Redensarten: Ich sag mal

Wie "belastbar" ist die Wahrheit?

| Lesedauer: 2 Minuten
Hermann Schreiber

Ein neues Modewort ist "unterwegs", vom Politikerdeutsch in die allgemeine Amtssprache, wo es inzwischen angekommen ist. Es ist ein harmloses, im...

Hamburg. Ein neues Modewort ist "unterwegs", vom Politikerdeutsch in die allgemeine Amtssprache, wo es inzwischen angekommen ist. Es ist ein harmloses, im Grunde unverdächtiges Adjektiv: "belastbar".

Belastbar bedeutet, laut Wahrig: "so beschaffen, dass man es belasten kann" - also zum Beispiel Gegenstände wie einen Stahlträger oder das Fundament eines Gebäudes, freilich auch einen Menschen, beziehungsweise dessen Fähigkeit, mit physischen und psychischen Belastungen umzugehen, ohne zu versagen.

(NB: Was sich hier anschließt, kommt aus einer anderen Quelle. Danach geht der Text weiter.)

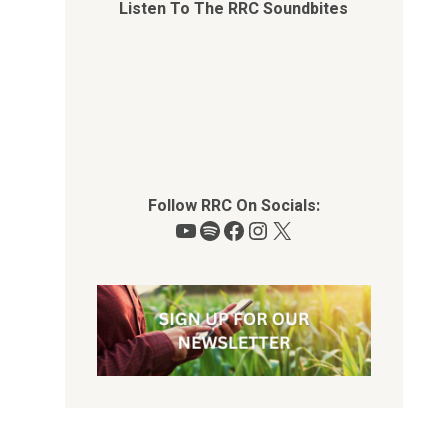
Listen To The RRC Soundbites
Follow RRC On Socials:
YouTube
Spotify
Facebook
Instagram
X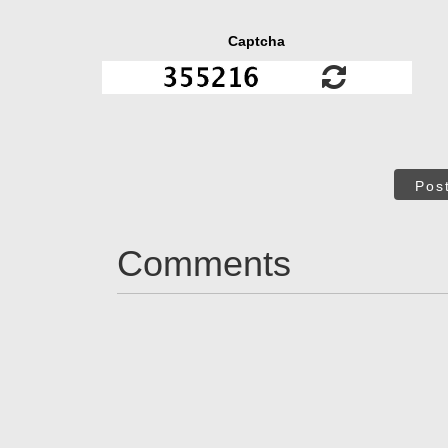
Captcha
Pos
Comments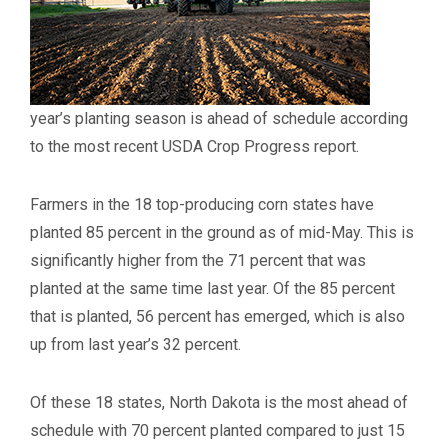
year’s planting season is ahead of schedule according
to the most recent USDA Crop Progress report.
Farmers in the 18 top-producing corn states have
planted 85 percent in the ground as of mid-May. This is
significantly higher from the 71 percent that was
planted at the same time last year. Of the 85 percent
that is planted, 56 percent has emerged, which is also
up from last year’s 32 percent.
Of these 18 states, North Dakota is the most ahead of
schedule with 70 percent planted compared to just 15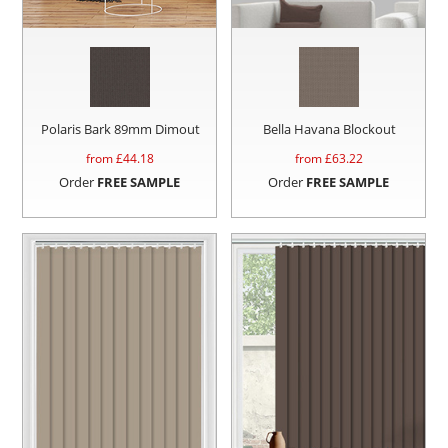
Polaris Bark 89mm Dimout
Bella Havana Blockout
from £
44.18
from £
63.22
Order
FREE SAMPLE
Order
FREE SAMPLE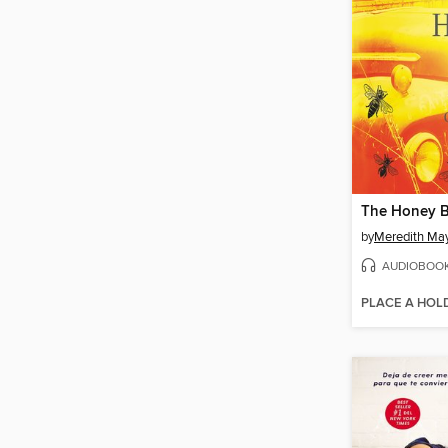
The Honey 
by
Meredith Ma
AUDIOBOO
PLACE A HOL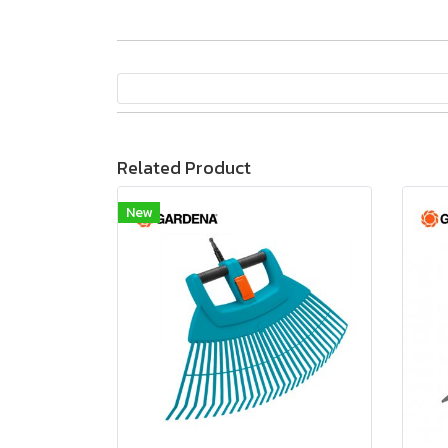
Related Product
New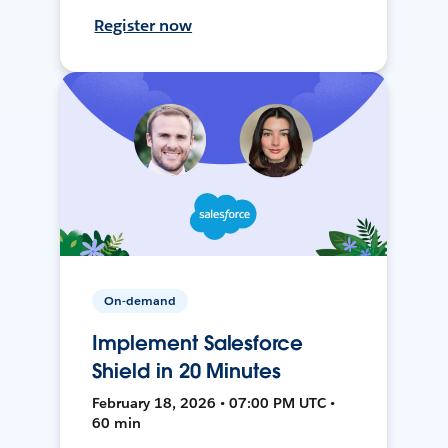
Register now
On-demand
Implement Salesforce
Shield in 20 Minutes
February 18, 2026 • 07:00 PM UTC •
60 min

Nun aber hört und liest man tagtäglich von belastbaren Zahlen, belastbaren Ergebnissen, belastbaren Erfahrungen oder Berechnungen und vor allem von belastbaren Fakten. Das heißt, heute gilt als belastbar bezeichnet, was bisher einfach zutreffend, verlässlich, glaubwürdig, also nachprüfbar war.

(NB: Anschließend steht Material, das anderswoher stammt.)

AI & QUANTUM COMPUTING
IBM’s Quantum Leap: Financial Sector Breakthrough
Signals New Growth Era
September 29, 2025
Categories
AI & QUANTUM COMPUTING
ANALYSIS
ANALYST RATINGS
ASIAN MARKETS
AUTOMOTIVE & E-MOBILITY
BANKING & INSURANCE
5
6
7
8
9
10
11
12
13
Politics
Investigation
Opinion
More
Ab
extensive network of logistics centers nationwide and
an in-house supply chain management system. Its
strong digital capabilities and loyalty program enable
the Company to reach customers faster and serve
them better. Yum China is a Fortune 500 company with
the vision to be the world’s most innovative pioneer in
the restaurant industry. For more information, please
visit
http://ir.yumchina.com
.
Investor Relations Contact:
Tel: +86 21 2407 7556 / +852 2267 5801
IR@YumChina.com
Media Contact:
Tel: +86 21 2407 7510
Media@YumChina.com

Ein solcher Bedeutungswandel ist ja nicht nur modisch, er hat immer auch einen Hintersinn. Kann es sein, dass wir einfach nicht mehr sicher genug sind, was heutzutage noch richtig, zutreffend, verlässlich, glaubwürdig ist?

Die Hamburger Kultursenatorin hat vor Kurzem erklärt, man wolle der Bürgerschaft noch im November "im Idealfall sogar belastbare Fakten" zum Stand des Baues der Elbphilharmonie vorlegen. Das wird dann aber auch Zeit, denn bislang war offenkundig noch keine Auskunft, die zu diesem Projekt gegeben worden ist, richtig, verlässlich oder gar glaubwürdig, also auch nicht "belastbar" - und etwas Nachprüfbares über Kostensteigerungen und Fertigstellungstermin weiß man immer noch nicht; das wissen auch jene reichen Leute nicht, die ziemlich viel Geld für dieses Projekt lockergemacht haben, dies aber vielleicht gar nicht getan hätten, wenn sie geahnt hätten, wie wenig "belastbar" die Projektionen waren, die man ihnen vorgestellt hat.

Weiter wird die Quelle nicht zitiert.